Making Celebrity Dairy Goat Cheese

How do you make cheese? “First, you get a goat”. We did, and the rest followed.

Classification

Cheesemaking books categorize cheeses according to two simple aspects of their creation: Is the curd “cooked” (heated), and is the curd “pressed”? Our fresh chevre falls in the category of an “uncooked, unpressed” cheese. Here are the steps.

Milking

We milk twice a day.

Pasteurizing

As in most industrialized countries, public health concerns dictate that “fresh” (e.g. – consumed within 60 days of production) milk products be made using pasteurized milk. Pasterization kills most, but not all, bacteria. The very few bacteria that survive (one in ten million – a “log 7 kill”) pose no public health threat during the 2-3 weeks of shelf life for refrigerated fluid milk and other dairy products. Cheeses can be made legally using “raw” milk if the cheeses are aged 60 days before consumption.

We pasteurize using what’s called a “vat pasteurizer,” a fancy name for a stainless steel kettle equipped with a agitator to stir the milk gently, and a cluster of three food-grade thermometers. One thermometer makes a temperature recording chart of the milk temperature, and the others independently indicate milk and “foam space” temperatures.

The purpose of all of this hardware is to heat the milk to at least 145 deg. F, the airspace over the milk to 150 deg. F, and to maintain these temperatures for 30 minutes. After rendering the milk “safe”, we cool it to 75-85 deg. F before adding the cheese starter culture.

Curds & Whey

Once the milk has been pasteurized, we gently stir in a “mesophilic” (medium temperature loving) bacteria culture, and “rennet”. This is left undisturbed overnight to turn into yogurt. The cheese cultures we use are manufactured by Rhone Poulenc in France, and sold to boutique cheesemakers like ourselves by a distributor named Dairy Connections in Madison, WS.

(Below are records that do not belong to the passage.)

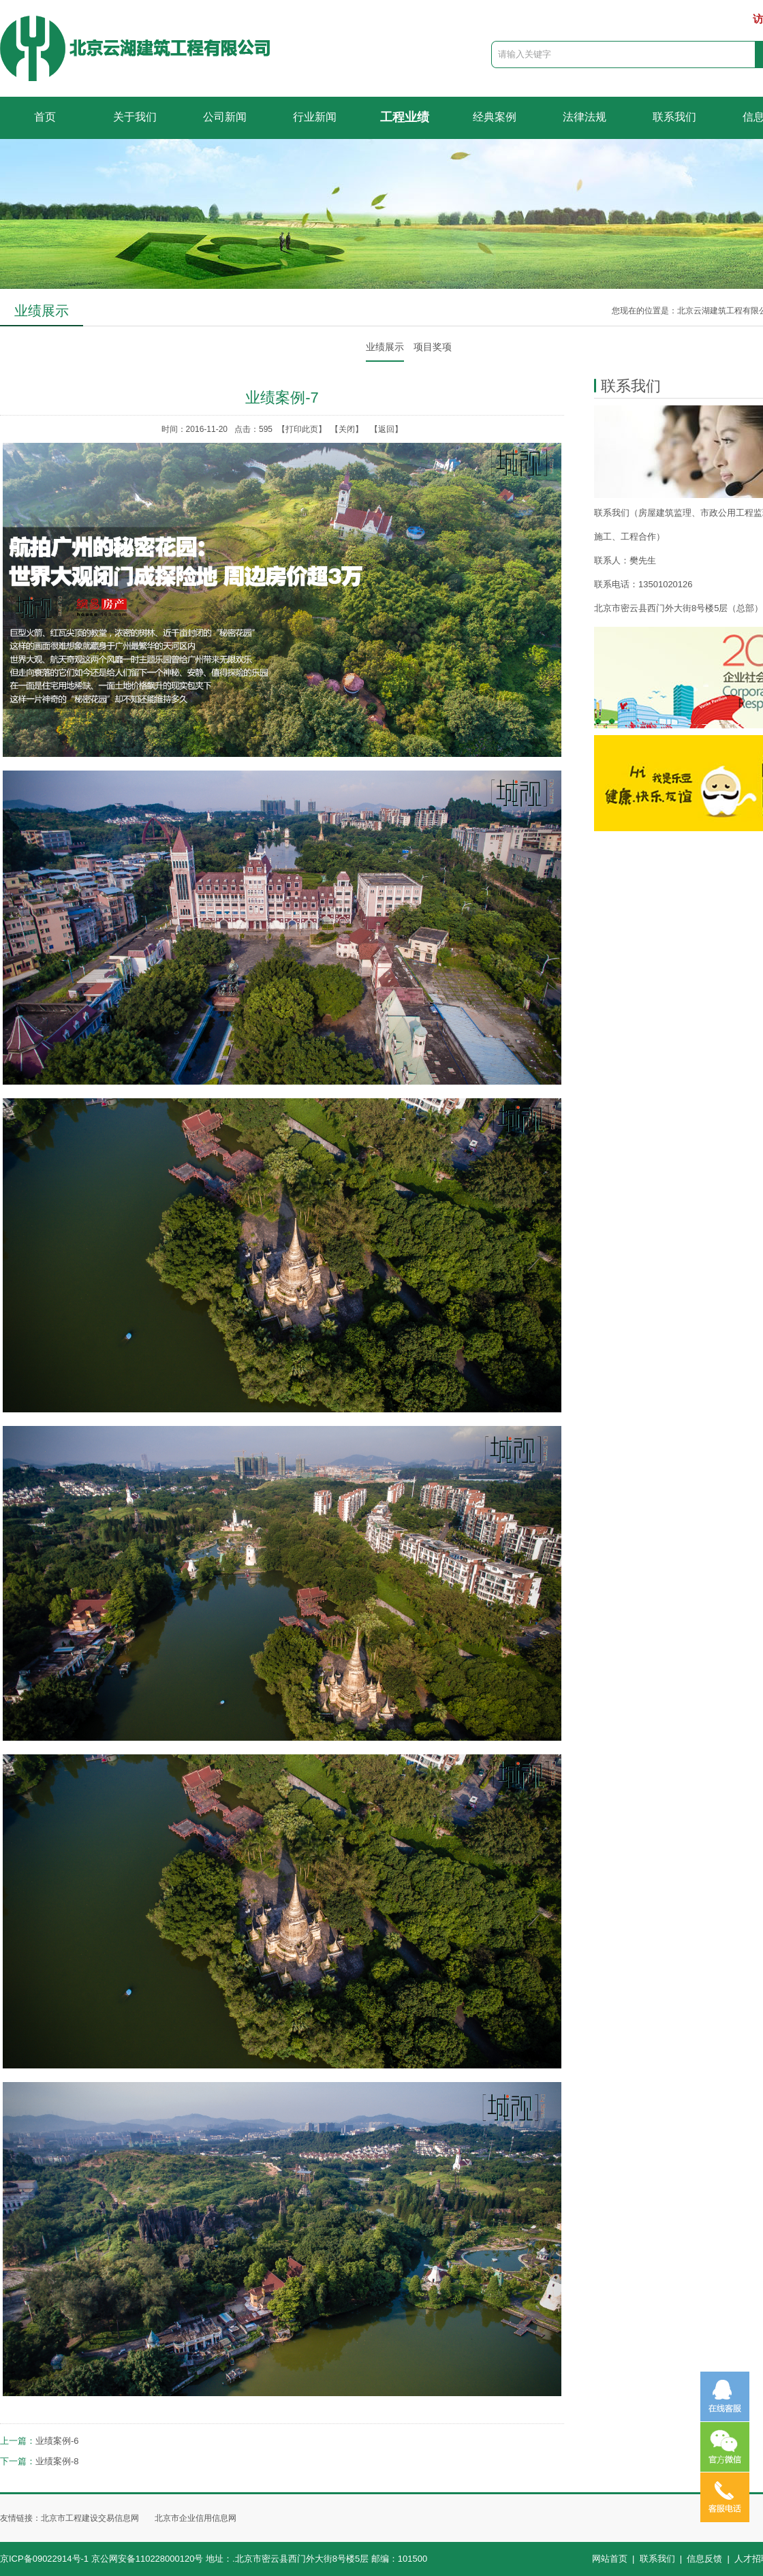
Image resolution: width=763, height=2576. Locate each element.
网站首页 (609, 2559)
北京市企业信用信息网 (195, 2518)
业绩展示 (385, 346)
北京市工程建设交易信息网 (90, 2518)
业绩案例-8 (57, 2461)
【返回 (382, 429)
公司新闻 (225, 117)
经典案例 (494, 117)
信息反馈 (704, 2559)
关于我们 (135, 117)
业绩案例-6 (57, 2441)
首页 (45, 117)
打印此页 (301, 429)
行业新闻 (315, 117)
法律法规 (584, 117)
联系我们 (674, 117)
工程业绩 (404, 117)
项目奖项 (433, 346)
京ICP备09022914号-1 (44, 2559)
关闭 (347, 429)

The “rennet” we use is produced by Chrs Hansen through microbial fermentation, rather than obtained in the traditional way from calves’ stomachs. As such, it may be considered a non animal product, and is labeled as Kosher and vegetarian.

Draining

Once the curd has formed, we drain it either by ladling it into muslin bags, or into individual molds. The bulk of our curd is “pre-drained” in bags before having salt added and forming into small 1-pound cylindrical logs.

Eighty-five percent of the liquid, or whey, drains away simply by gravity. We pump the collected whey back to the goats’ water trough, where they happily recycle it.